_GOAL OF THE EXERCISE_
Quote the whole listing word for word. Do not include the pictures.

|---|

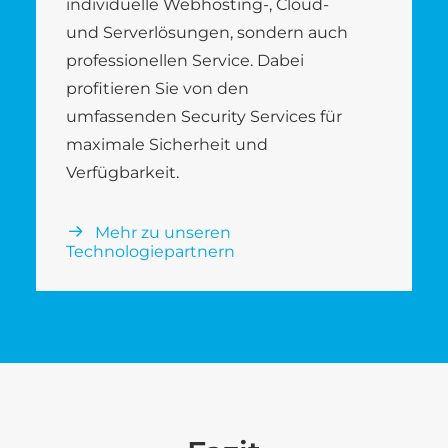
individuelle Webhosting-, Cloud-
und Serverlösungen, sondern auch
professionellen Service. Dabei
profitieren Sie von den
umfassenden Security Services für
maximale Sicherheit und
Verfügbarkeit.
Mehr zu unseren
Technologiepartnern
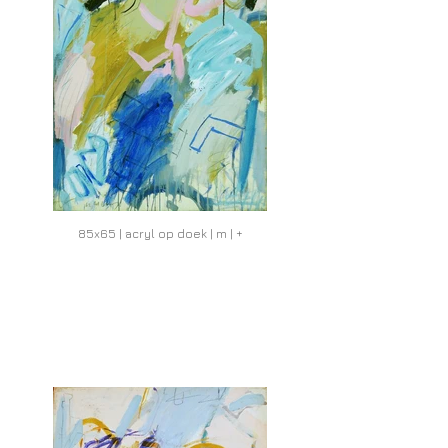
85x65 | acryl op doek | m | +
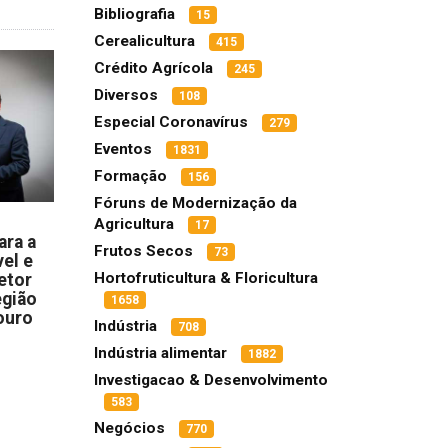
Bibliografia
15
Cerealicultura
415
Crédito Agrícola
245
Diversos
108
Especial Coronavírus
279
Eventos
1831
Formação
156
Fóruns de Modernização da
Agricultura
17
ara a
Frutos Secos
73
el e
Hortofruticultura & Floricultura
etor
egião
1658
ouro
Indústria
708
Indústria alimentar
1882
Investigacao & Desenvolvimento
583
Negócios
770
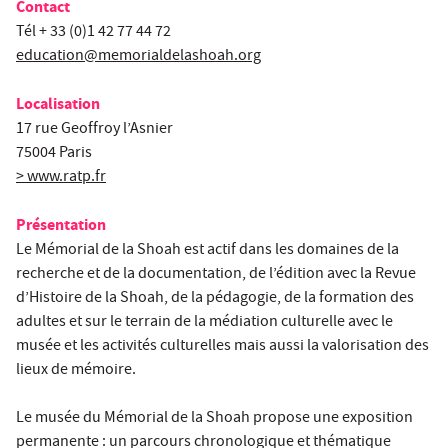
Contact
Tél + 33 (0)1 42 77 44 72
education@memorialdelashoah.org
Localisation
17 rue Geoffroy l’Asnier
75004 Paris
> www.ratp.fr
Présentation
Le Mémorial de la Shoah est actif dans les domaines de la
recherche et de la documentation, de l’édition avec la Revue
d’Histoire de la Shoah, de la pédagogie, de la formation des
adultes et sur le terrain de la médiation culturelle avec le
musée et les activités culturelles mais aussi la valorisation des
lieux de mémoire.
Le musée du Mémorial de la Shoah propose une exposition
permanente : un parcours chronologique et thématique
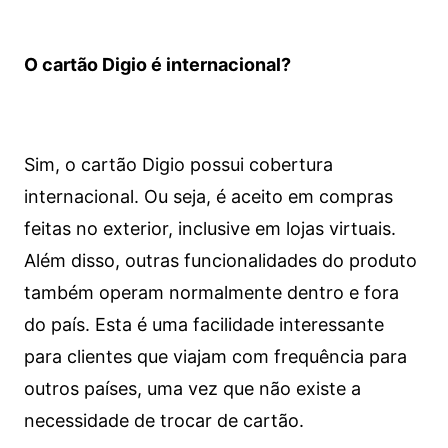
O cartão Digio é internacional?
Sim, o cartão Digio possui cobertura
internacional. Ou seja, é aceito em compras
feitas no exterior, inclusive em lojas virtuais.
Além disso, outras funcionalidades do produto
também operam normalmente dentro e fora
do país. Esta é uma facilidade interessante
para clientes que viajam com frequência para
outros países, uma vez que não existe a
necessidade de trocar de cartão.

|---|

_SOLUTION TO THE PROBLEM_
individuelle Webhosting-, Cloud-
und Serverlösungen, sondern auch
professionellen Service. Dabei
profitieren Sie von den
umfassenden Security Services für
maximale Sicherheit und
Verfügbarkeit.
Mehr zu unseren
Technologiepartnern
85x65 | acryl op doek | m | +
Bibliografia
15
Cerealicultura
415
Crédito Agrícola
245
Diversos
108
Especial Coronavírus
279
Eventos
1831
Formação
156
Fóruns de Modernização da
Agricultura
17
ara a
Frutos Secos
73
el e
Hortofruticultura & Floricultura
etor
egião
1658
ouro
Indústria
708
Indústria alimentar
1882
Investigacao & Desenvolvimento
583
Negócios
770
Contact
Tél + 33 (0)1 42 77 44 72
education@memorialdelashoah.org
Localisation
17 rue Geoffroy l’Asnier
75004 Paris
> www.ratp.fr
Présentation
Le Mémorial de la Shoah est actif dans les domaines de la
recherche et de la documentation, de l’édition avec la Revue
d’Histoire de la Shoah, de la pédagogie, de la formation des
adultes et sur le terrain de la médiation culturelle avec le
musée et les activités culturelles mais aussi la valorisation des
lieux de mémoire.
Le musée du Mémorial de la Shoah propose une exposition
permanente : un parcours chronologique et thématique
O cartão Digio é internacional?
Sim, o cartão Digio possui cobertura
internacional. Ou seja, é aceito em compras
feitas no exterior, inclusive em lojas virtuais.
Além disso, outras funcionalidades do produto
também operam normalmente dentro e fora
do país. Esta é uma facilidade interessante
para clientes que viajam com frequência para
outros países, uma vez que não existe a
necessidade de trocar de cartão.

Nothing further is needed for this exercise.